No simple solution on Sydney-Glace Bay highway
Province says reducing speed limit or adding traffic signals could make it worse
A recent accident on the Sydney-Glace Bay highway, one of the busiest stretches in Nova Scotia with 17,000 vehicles daily, has sparked another call for further safety measures. Suggestions include adding traffic lights, a turning lane or a reduction in the 80-kilometre-an-hour speed limit, especially near the Kyte's Hill turnoff.
A man on a motorcycle was killed there last Friday in a collision with a car.
But a spokesman for the Department of Transportation and Infrastructure Renewal said Thursday there's no simple solution.
Gerard Jessome said traffic lights at that location are not the answer, and could result in increased collisions, particularly rear-end collisions.

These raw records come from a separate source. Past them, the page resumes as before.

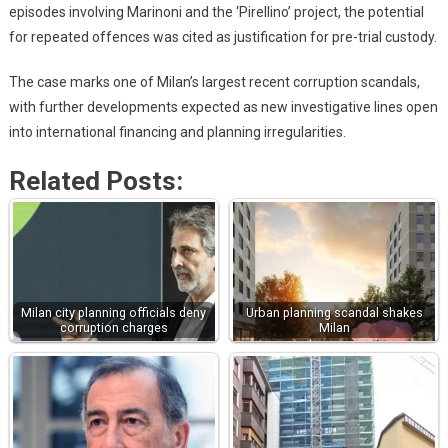
episodes involving Marinoni and the ‘Pirellino’ project, the potential
for repeated offences was cited as justification for pre-trial custody.
The case marks one of Milan’s largest recent corruption scandals,
with further developments expected as new investigative lines open
into international financing and planning irregularities.
Related Posts:
Milan city planning officials deny
Urban planning scandal shakes
corruption charges
Milan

"By putting traffic signals in the wrong location we can increase the number of collisions, rear-end collisions and sideswipes," he said.
"Traffic signals are put to better manage traffic flow through busy intersections, and they must also help improve the traffic flow through a certain area. If there's a deterrent to the traffic flow it can cause problems in a particular area."
He also said a reduction in the speed limit could also cause impatience among drivers.
"With the speed differentials that can cause problems because people tend to travel the speed with which they're comfortable in a particular roadway, and if you do have slower-moving vehicles there you have a greater speed differential."
He also said there's a need to keep traffic flowing.
Jessome said ultimately the answer could lie in closing the current entrance to Kyte's Hill. He said there's a long-term plan to create a new access road to that neighbourhood closer to Sydney.
But he adds it's a complicated project that would take some time to complete.